• EXERCISE PROMPT:
Write out every record exactly as it appears. Skip the pictures.

• STUDY MATERIAL:
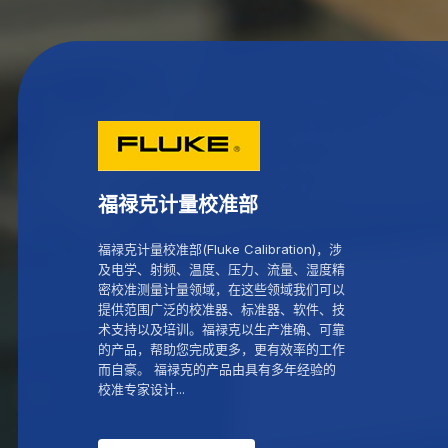
福禄克计量校准部
福禄克计量校准部(Fluke Calibration)，涉
及电学、射频、温度、压力、流量、湿度精
密校准测量计量领域，在这些领域我们可以
提供范围广泛的校准器、标准器、软件、技
术支持以及培训。福禄克以生产准确、可靠
的产品，帮助您完成更多，更有效率的工作
而自豪。 福禄克的产品由具有多年经验的
校准专家设计...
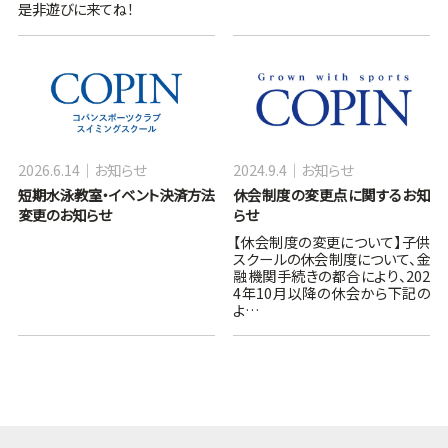
是非遊びに来てね！
2026.6.14
お知らせ
2024.9.4
お知らせ
短期水泳教室・イベント決済方法
休会制度の変更点に関するお知
変更のお知らせ
らせ
【休会制度の変更について】子供
スクールの休会制度について、金
融機関手続きの都合により、202
4年10月以降の休会から下記の
よ…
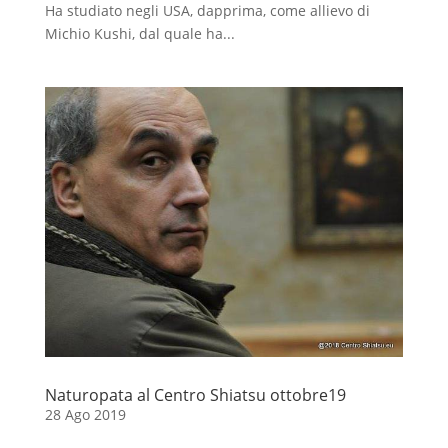
Ha studiato negli USA, dapprima, come allievo di
Michio Kushi, dal quale ha...
Naturopata al Centro Shiatsu ottobre19
28 Ago 2019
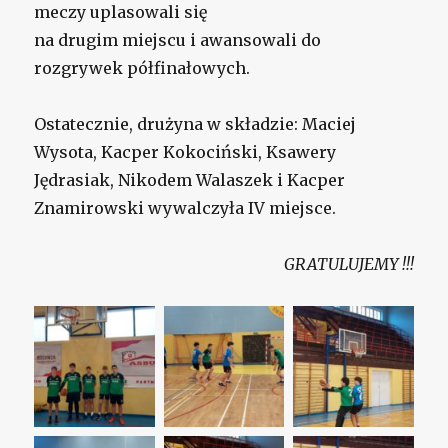
meczy uplasowali się
na drugim miejscu i awansowali do
rozgrywek półfinałowych.
Ostatecznie, drużyna w składzie: Maciej
Wysota, Kacper Kokociński, Ksawery
Jędrasiak, Nikodem Walaszek i Kacper
Znamirowski wywalczyła IV miejsce.
GRATULUJEMY !!!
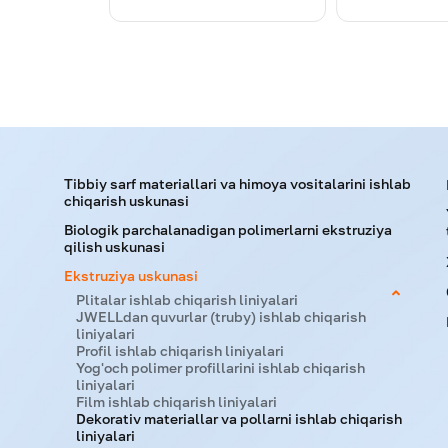
Tibbiy sarf materiallari va himoya vositalarini ishlab
chiqarish uskunasi
Biologik parchalanadigan polimerlarni ekstruziya
qilish uskunasi
Ekstruziya uskunasi
Plitalar ishlab chiqarish liniyalari
JWELLdan quvurlar (truby) ishlab chiqarish
liniyalari
Profil ishlab chiqarish liniyalari
Yog'och polimer profillarini ishlab chiqarish
liniyalari
Film ishlab chiqarish liniyalari
Dekorativ materiallar va pollarni ishlab chiqarish
liniyalari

• ANSWER BELOW:
福禄克计量校准部
福禄克计量校准部(Fluke Calibration)，涉
及电学、射频、温度、压力、流量、湿度精
密校准测量计量领域，在这些领域我们可以
提供范围广泛的校准器、标准器、软件、技
术支持以及培训。福禄克以生产准确、可靠
的产品，帮助您完成更多，更有效率的工作
而自豪。 福禄克的产品由具有多年经验的
校准专家设计...
是非遊びに来てね！
2026.6.14
お知らせ
2024.9.4
お知らせ
短期水泳教室・イベント決済方法
休会制度の変更点に関するお知
変更のお知らせ
らせ
【休会制度の変更について】子供
スクールの休会制度について、金
融機関手続きの都合により、202
4年10月以降の休会から下記の
よ…
Ha studiato negli USA, dapprima, come allievo di
Michio Kushi, dal quale ha...
Naturopata al Centro Shiatsu ottobre19
28 Ago 2019
meczy uplasowali się
na drugim miejscu i awansowali do
rozgrywek półfinałowych.
Ostatecznie, drużyna w składzie: Maciej
Wysota, Kacper Kokociński, Ksawery
Jędrasiak, Nikodem Walaszek i Kacper
Znamirowski wywalczyła IV miejsce.
GRATULUJEMY !!!
Tibbiy sarf materiallari va himoya vositalarini ishlab
chiqarish uskunasi
Biologik parchalanadigan polimerlarni ekstruziya
qilish uskunasi
Ekstruziya uskunasi
Plitalar ishlab chiqarish liniyalari
JWELLdan quvurlar (truby) ishlab chiqarish
liniyalari
Profil ishlab chiqarish liniyalari
Yog'och polimer profillarini ishlab chiqarish
liniyalari
Film ishlab chiqarish liniyalari
Dekorativ materiallar va pollarni ishlab chiqarish
liniyalari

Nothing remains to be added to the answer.